Without the pictures, set down every record below exactly as it reads.
━━━━━━
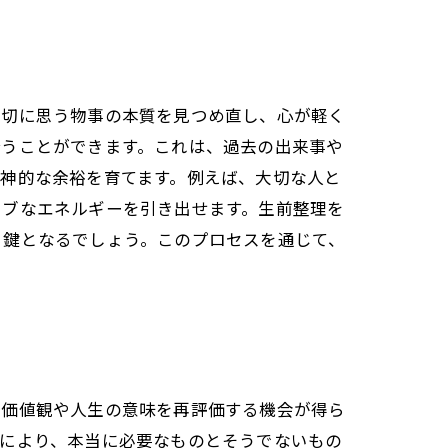
大切に思う物事の本質を見つめ直し、心が軽く
合うことができます。これは、過去の出来事や
神的な余裕を育てます。例えば、大切な人と
ィブなエネルギーを引き出せます。生前整理を
る鍵となるでしょう。このプロセスを通じて、
の価値観や人生の意味を再評価する機会が得ら
れにより、本当に必要なものとそうでないもの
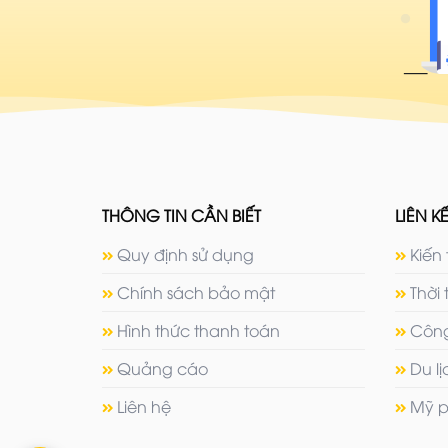
THÔNG TIN CẦN BIẾT
LIÊN KẾ
Quy định sử dụng
Kiến 
Chính sách bảo mật
Thời 
Hình thức thanh toán
Công
Quảng cáo
Du l
Liên hệ
Mỹ p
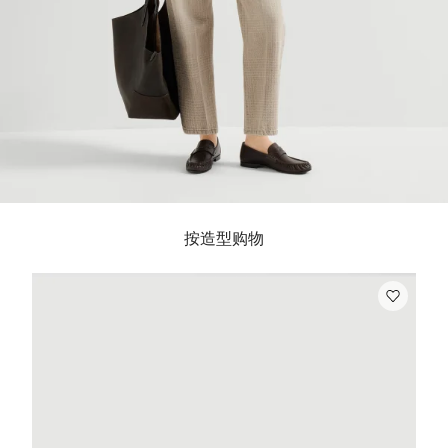
按造型购物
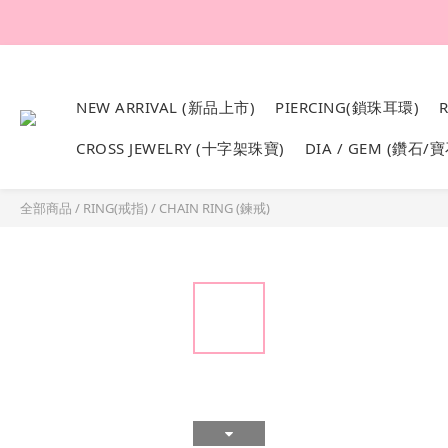
韓國設計製作。純1
NEW ARRIVAL (新品上市)
PIERCING(鎖珠耳環)
CROSS JEWELRY (十字架珠寶)
DIA / GEM (鑽石/寶
全部商品
/
RING(戒指)
/
CHAIN RING (鍊戒)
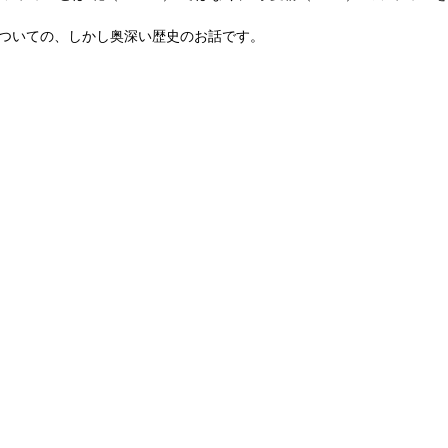
についての、しかし奥深い歴史のお話です。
━━━━━━
▶ _Task solution_
大切に思う物事の本質を見つめ直し、心が軽く
合うことができます。これは、過去の出来事や
神的な余裕を育てます。例えば、大切な人と
ィブなエネルギーを引き出せます。生前整理を
る鍵となるでしょう。このプロセスを通じて、
の価値観や人生の意味を再評価する機会が得ら
れにより、本当に必要なものとそうでないもの
THÔNG TIN CẦN BIẾT
LIÊN KẾ
Quy định sử dụng
Kiến 
Chính sách bảo mật
Thời 
Hình thức thanh toán
Công
Quảng cáo
Du l
Liên hệ
Mỹ p
按造型购物
韓國設計製作。純1
NEW ARRIVAL (新品上市)
PIERCING(鎖珠耳環)
CROSS JEWELRY (十字架珠寶)
DIA / GEM (鑽石/寶
全部商品
/
RING(戒指)
/
CHAIN RING (鍊戒)
についての、しかし奥深い歴史のお話です。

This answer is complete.